If I start talking about doomsday scenarios where the global OSS job industry is decimated, most people will immediately jump to the conclusion that I’m predicting an artificial intelligence (AI) takeover. AI could have a role to play, but is not a key facet of the scenario I’m most worried about.
OSS doomsday scenario

You’d think that OSS would be quite a niche industry, but there must be thousands of OSS practitioners in my home town of Melbourne alone. That’s partly due to large projects currently being run in Australia by major telcos such as nbn, Telstra, SingTel-Optus and Vodafone, not to mention all the smaller operators. Some of these projects are likely to scale back in coming months / years, meaning less seats in a game of OSS musical chairs. But this isn’t the doomsday scenario I’m hinting at in the title either. There will still be many roles at the telcos and the vendors / integrators that support them.

There are hundreds of OSS vendors in the market now, with no single dominant player. It’s a really fragmented market that would appear to be ripe for M&A (mergers and acquisitions). Ripe for consolidation, but massive consolidation is still not the doomsday scenario because there would still be many OSS roles in that situation.

The doomsday scenario I’m talking about is where only one OSS gains domination globally. But how?

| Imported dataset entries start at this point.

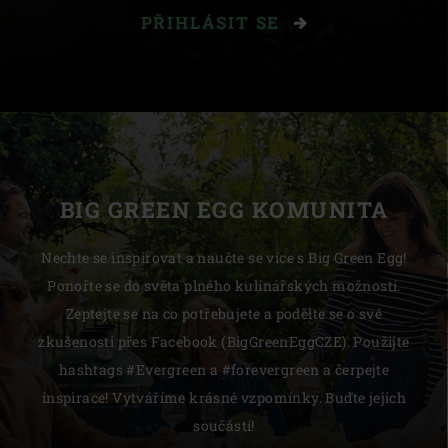
PŘIHLÁSIT SE
BIG GREEN EGG KOMUNITA
Nechte se inspirovat a naučte se více s Big Green Egg!
Ponořte se do světa plného kulinářských možností.
Zeptejte se na co potřebujete a podělte se o své
zkušenosti přes Facebook (BigGreenEggCZE). Použijte
hashtags #Evergreen a #forevergreen a čerpejte
inspirace! Vytváříme krásné vzpomínky. Buďte jejich
součástí!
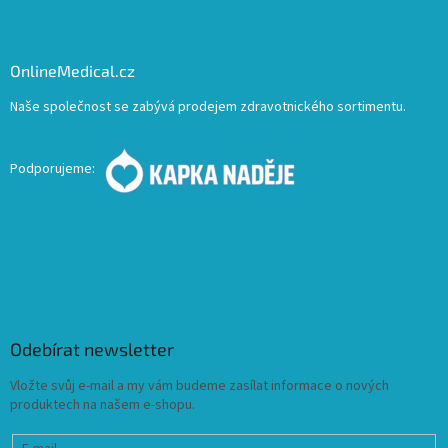
OnlineMedical.cz
Naše společnost se zabývá prodejem zdravotnického sortimentu.
Podporujeme:
Odebírat newsletter
Vložte svůj e-mail a my vám budeme zasílat informace o nových
produktech na našem e-shopu.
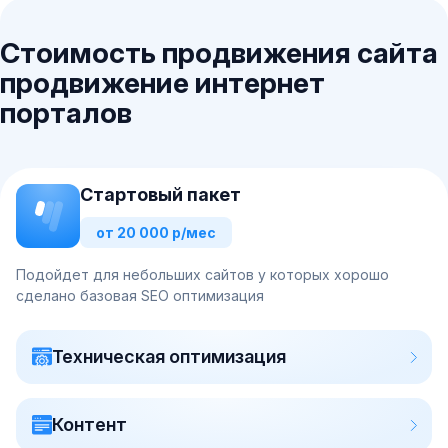
Стоимость продвижения сайта
продвижение интернет
порталов
Стартовый пакет
от 20 000 р/мес
Подойдет для небольших сайтов у которых хорошо
сделано базовая SEO оптимизация
Техническая оптимизация
Контент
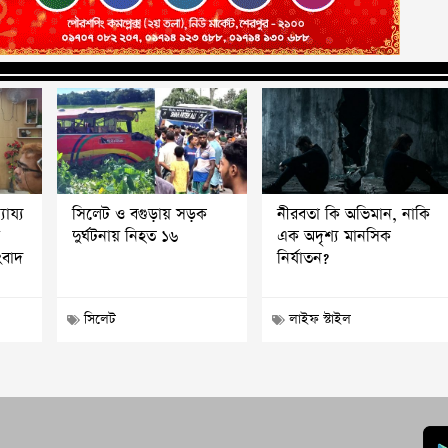
যায্য
সিলেট ও বগুড়ায় সড়ক
নীরবতা কি অভিমান, নাকি
শ
দুর্ঘটনায় নিহত ১৬
এক অদৃশ্য মানসিক
ংবাদ
নির্যাতন?
সিলেট
লাইফ স্টাইল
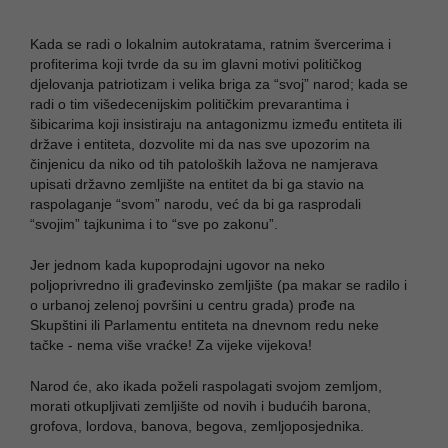
Kada se radi o lokalnim autokratama, ratnim švercerima i
profiterima koji tvrde da su im glavni motivi političkog
djelovanja patriotizam i velika briga za “svoj” narod; kada se
radi o tim višedecenijskim političkim prevarantima i
šibicarima koji insistiraju na antagonizmu između entiteta ili
države i entiteta, dozvolite mi da nas sve upozorim na
činjenicu da niko od tih patoloških lažova ne namjerava
upisati državno zemljište na entitet da bi ga stavio na
raspolaganje “svom” narodu, već da bi ga rasprodali
“svojim” tajkunima i to “sve po zakonu”.
Jer jednom kada kupoprodajni ugovor na neko
poljoprivredno ili građevinsko zemljište (pa makar se radilo i
o urbanoj zelenoj površini u centru grada) prođe na
Skupštini ili Parlamentu entiteta na dnevnom redu neke
tačke - nema više vraćke! Za vijeke vijekova!
Narod će, ako ikada poželi raspolagati svojom zemljom,
morati otkupljivati zemljište od novih i budućih barona,
grofova, lordova, banova, begova, zemljoposjednika.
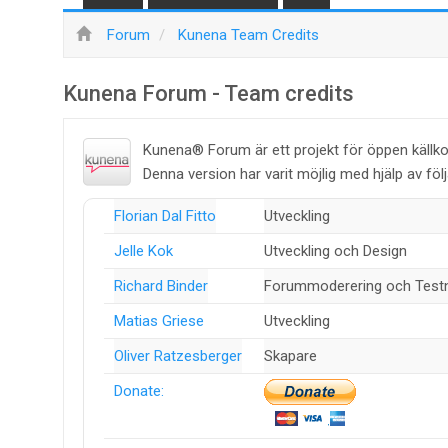
Forum
Kunena Team Credits
Kunena Forum - Team credits
Kunena® Forum är ett projekt för öppen källk
Denna version har varit möjlig med hjälp av fö
Florian Dal Fitto
Utveckling
Jelle Kok
Utveckling och Design
Richard Binder
Forummoderering och Test
Matias Griese
Utveckling
Oliver Ratzesberger
Skapare
Donate:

Most traditional telcos have a local geographic footprint with partners/subsidiaries in other parts of the world, but are constrained by the costs and regulations of a wired or cellular footprint to be able to reach all corners of the globe. All that uniqueness currently leads to the diversity of OSS offerings we see today. The doomsday scenario arises if one single network operator (or very small number) usurps all the traditional telcos and their legacy network / OSS / BSS stacks in one technological fell swoop.

How could a disruption of that magnitude happen? I’m not going to predict, but a satellite constellation such as the ones proposed by SpaceX’s Starlink, OneWeb, Telesat Lightspeed and Amazon’s Kuiper have some of the hallmarks of such a scenario. By using low-earth orbit (LEO) satellites (ie lower latency than geostationary satellite solutions), point-to-point laser interconnects between them and peering / caching of data in the sky, it could fundamentally change the world of communications and OSS.

It has global reach, no need for carrier interconnect (hence no complex contract negotiations or OSS/BSS integration for that matter), no complicated lead-in negotiations or reinstatements, no long-haul terrestrial or submarine cable systems. None of the traditional factors that cost so much time and money to get customers connected and keep them connected (only the complication of getting and keeping the constellation of birds in the sky – but we’ll put that to the side for now). It would be hard for traditional telcos to compete.

However, the satellite players will almost definitely have to contend with lawful intercept and data retention / privacy / sovereignty rules established by each country / jurisdiction they operate in.

I’m not suggesting that Starlink can or will be THE ubiquitous global communications network. What if Google or Microsoft added this sort of capability to their strengths in hosting / data? Such a model introduces a new, consistent network stack without the telcos’ tech debt burdens discussed here. The streamlined network model means the variant tree is millions of times simpler. And if the variant tree is that much simpler, so is the operations model and so is the OSS… with one distinct contradiction. It would need to scale for billions of customers rather than millions and trillions of events.

You might be wondering about all the enterprise OSS. Won’t they survive? Probably not. Comms networks are generally just an important means-to-an-end for enterprises. If the one global network provider were to service every organisation with local or global WANs, as well as all the hosting they would need, and hosted zero-touch network operations like Google is already pre-empting, would organisation have a need to build or own an on-premises OSS?

One ubiquitous global network, with a single pared-back but hyperscaled OSS, most likely purpose-built with self-healing and/or AI as core constructs (not afterthoughts / retrofits like for existing OSS). How many OSS roles would survive that doomsday scenario?

Do you have an alternative OSS doomsday scenario that you’d like to share?

Hat tip again to Jay Fenton for pointing out what Starlink has been up to.

EDIT 20/4/2021: Since posting this article back in 2018 there has been significant progress made on the LEO satellite comms initiatives listed above.